I've never used Seam Grip before, but I've seen it recommended to extend the life of hiking and approach shoes. (outdoorgearlab recommends it in a number of their buying guides.)

When applying, do you typically apply it only to the seams, or to large areas of the shoe? I saw a picture of a pair of five ten guide tennies where it looked like the entire leather upper was painted with it. Does this affect the flexibility and breathability of the shoe? or do you get something durable at the expense of having a stiffer, less breathable shoe?

Goat Slayer · · Olympia, WA · Joined Feb 2017 · Points: 0

Gunkiemike · · Unknown Hometown · Joined Jul 2009 · Points: 2,745

Coating the entire upper will certainly reduce breathability.

My big problem with Seam Grip is that the entire tube will solidify once it's been opened.  No amount of re-sealing or cold storage seems to be able to prevent this.  I think it's an oxygen-initiated polymerization.  I'm tired of spending $9 to goop up a single hole in my gear.  Anyone know if Aquaseal is any better in this regard?

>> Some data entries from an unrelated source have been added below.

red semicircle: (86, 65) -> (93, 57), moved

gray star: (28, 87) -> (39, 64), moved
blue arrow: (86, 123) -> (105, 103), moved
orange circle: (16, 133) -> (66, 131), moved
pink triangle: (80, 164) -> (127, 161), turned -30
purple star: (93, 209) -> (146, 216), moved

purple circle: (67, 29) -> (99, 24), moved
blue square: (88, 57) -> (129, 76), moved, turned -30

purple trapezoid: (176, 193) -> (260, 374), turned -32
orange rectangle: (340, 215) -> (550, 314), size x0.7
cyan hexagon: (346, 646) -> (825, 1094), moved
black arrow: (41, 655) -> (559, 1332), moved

Vaughn · · Colorado · Joined Mar 2011 · Points: 50
Gunkiemike wrote:

Coating the entire upper will certainly reduce breathability.

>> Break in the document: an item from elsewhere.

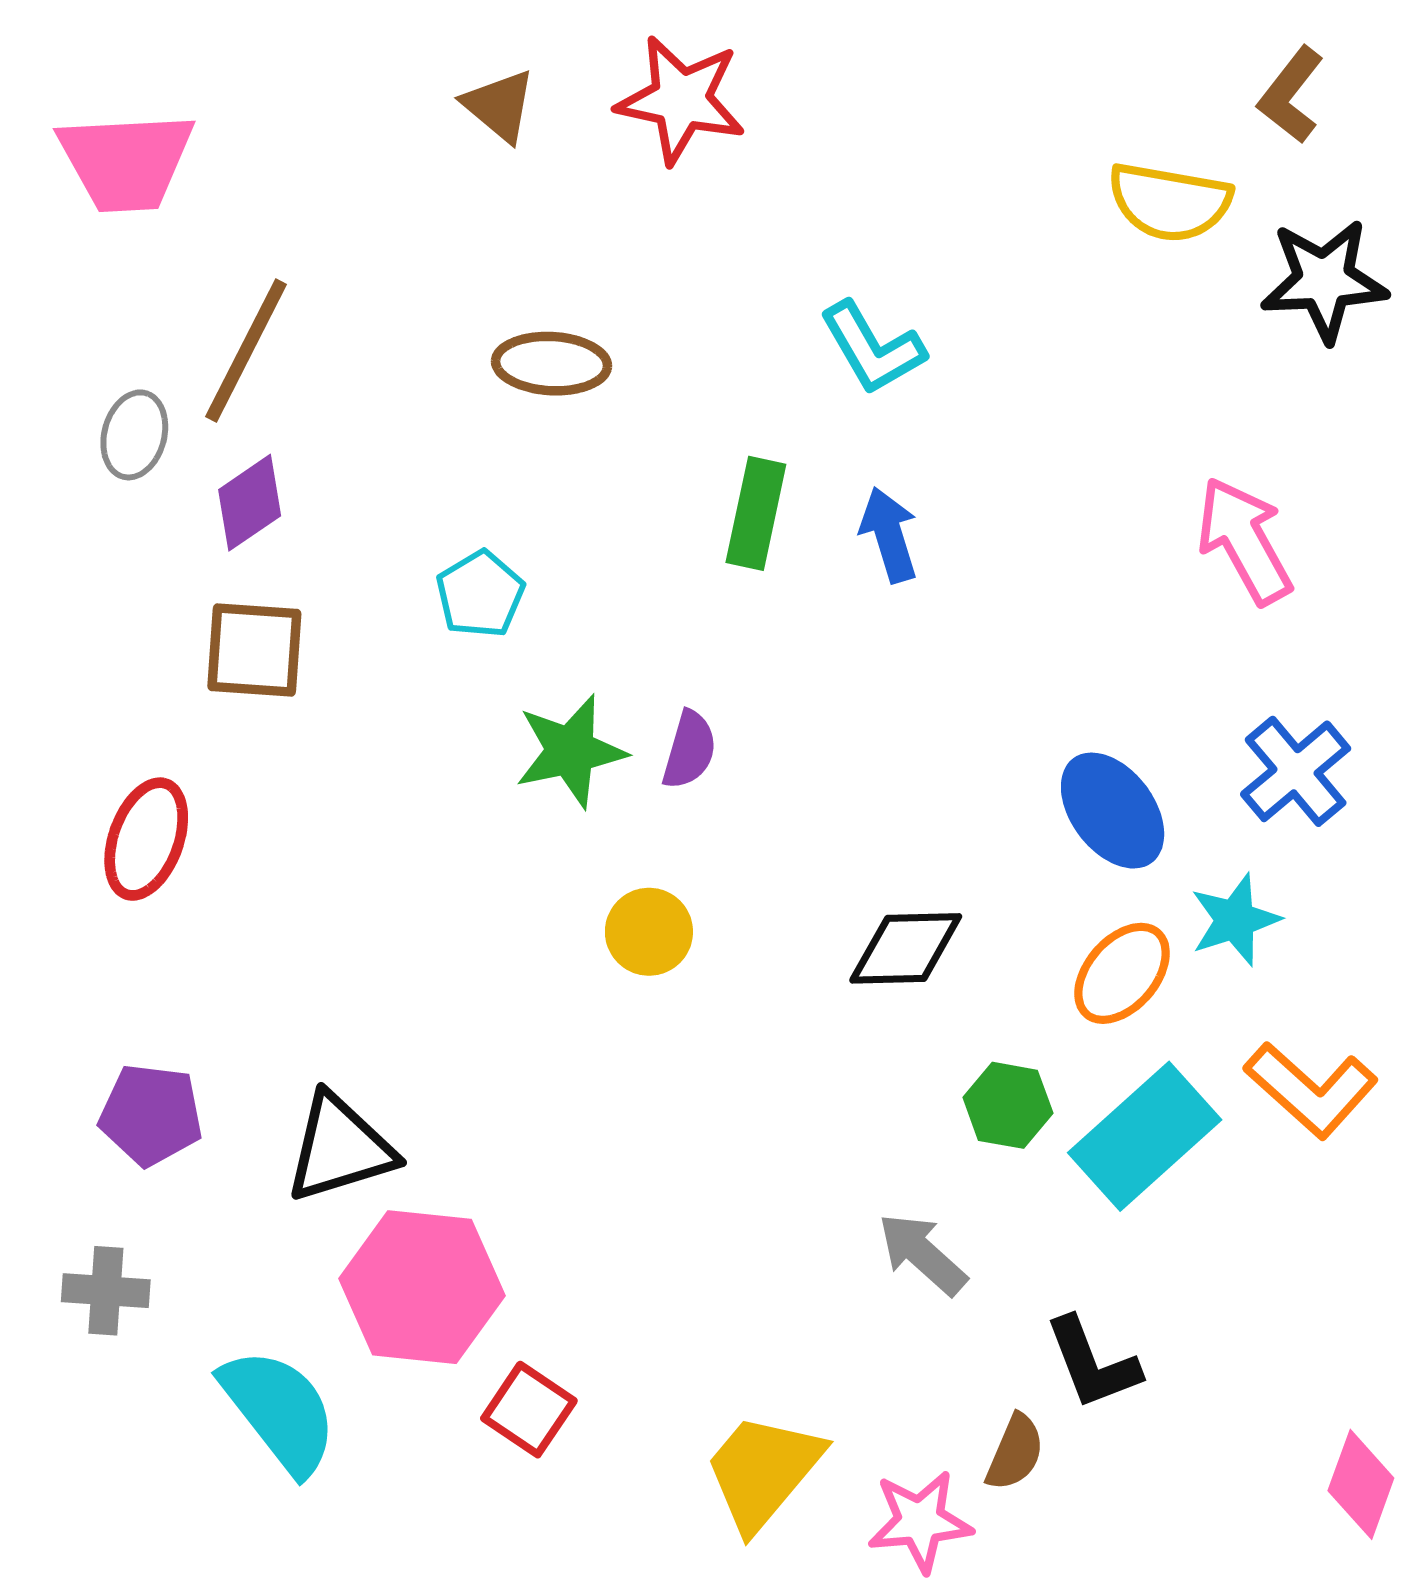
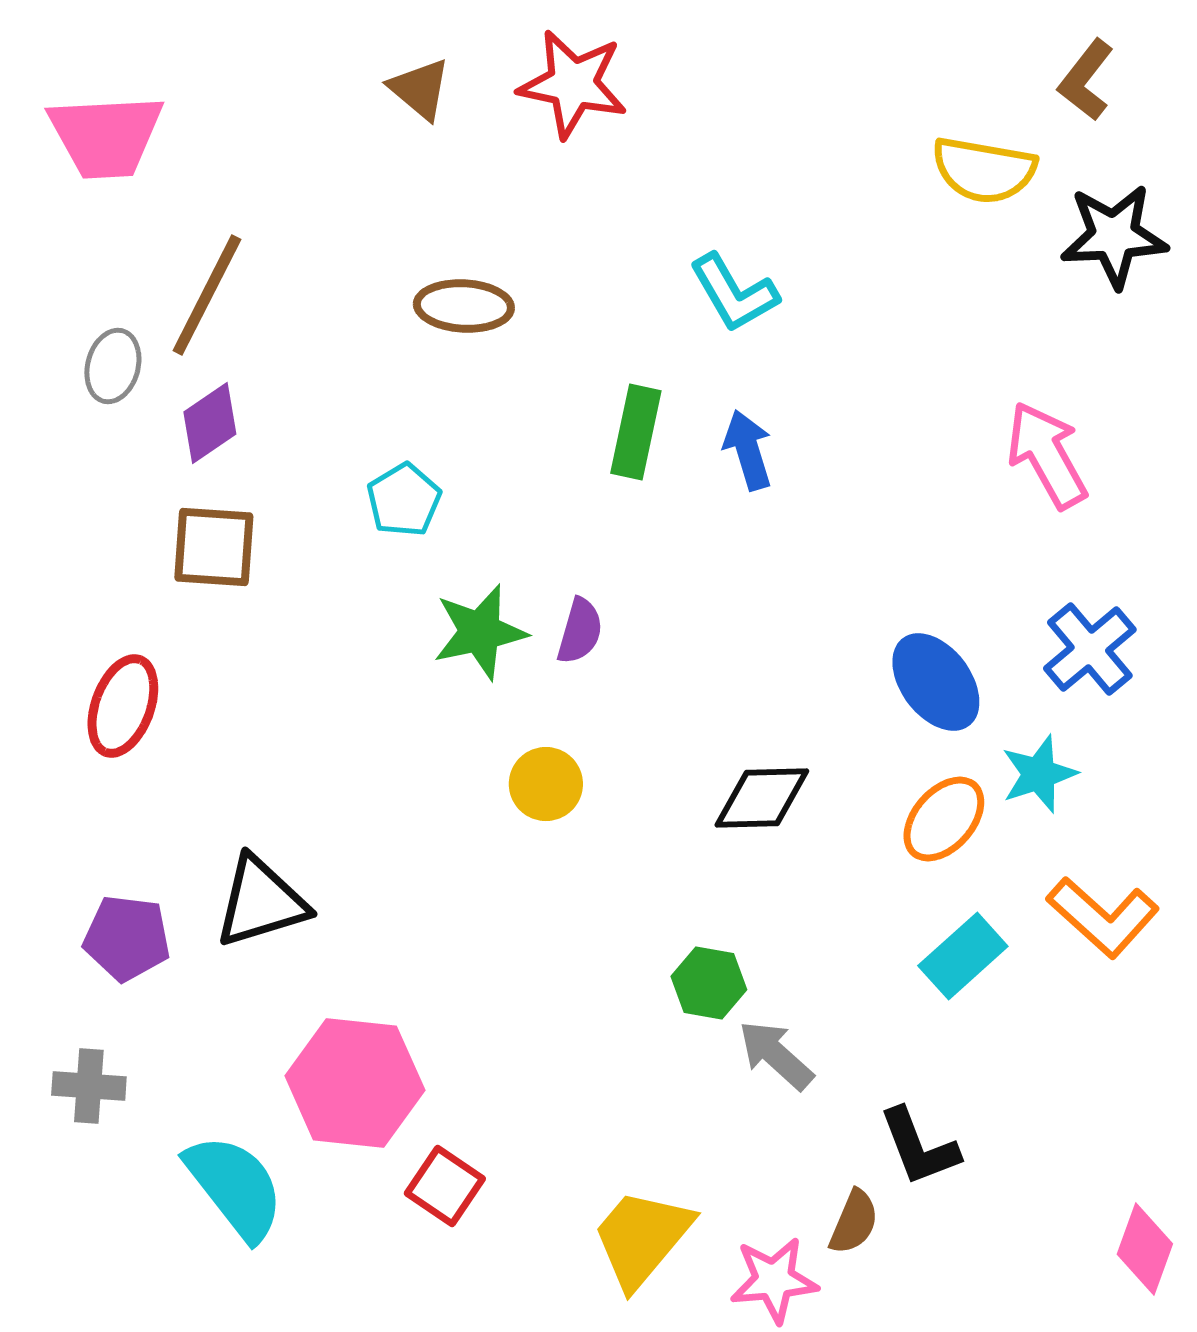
green hexagon: (1008, 1105) -> (709, 983), moved
cyan rectangle: (1145, 1136) -> (963, 956), size x0.7
black triangle: (340, 1148) -> (261, 902), moved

My big problem with Seam Grip is that the entire tube will solidify once it's been opened.  No amount of re-sealing or cold storage seems to be able to prevent this.  I think it's an oxygen-initiated polymerization.  I'm tired of spending $9 to goop up a single hole in my gear.  Anyone know if Aquaseal is any better in this regard?

I've noticed the same problem. To Combat this I'll actually poke a small hole on the end of the tube next to the cap and squeeze out what I need. It'll still harden some in the tube but not the whole thing. Then you just poke another hole further back in the tube where the glue is still good. I'll get 3-4 uses out of the tube this way.

jktinst · · Unknown Hometown · Joined Apr 2012 · Points: 55

Seam Grip will reinforce seams in addition to waterproofing them but I wouldn't use it to coat large surfaces.

Regarding storage once opened, I've had good success with storing in the freezer. Don't leave air in the tube. Squeeze it out and close with the lid just touching the bead of goo (not overflowing). It makes it a little bit difficult to reopen next time but once rewarmed (very quick) and opened, you can just scoop/cut out the small polymerized plug at the top (the awl on the Victorinox Swiss army knives works great for that) and it's all good underneath. I've used my current tube at least 3 or 4 times so far, each time for small jobs, and I still have half a tube to go.

Andrew Krajnik · · Plainfield, IL · Joined Jul 2016 · Points: 277

Ok, thanks for the feedback. How does it look when using it on shoes?

jktinst · · Unknown Hometown · Joined Apr 2012 · Points: 55

It's shiny and much darker than the uncoated suede or leather (unless that's black) so if you decide to go for this, you should be aware that it is going to stand out a fair bit and if you want it to look not too sloppy, you have to be careful with the application (any brush-stroke that goes where you don't want it is there permanently).

For simple seam reinforcement, you don't really need to get the goo right down into every stitch hole as you would for waterproofing, but it would still be a good idea to work it into those holes during application. With the fat thread used on shoe seams (and with somewhat fuzzy suede), a quick and careless application would probably leave a thin layer of PU barely bonded on top of the seam and that would catch and peel off much more easily.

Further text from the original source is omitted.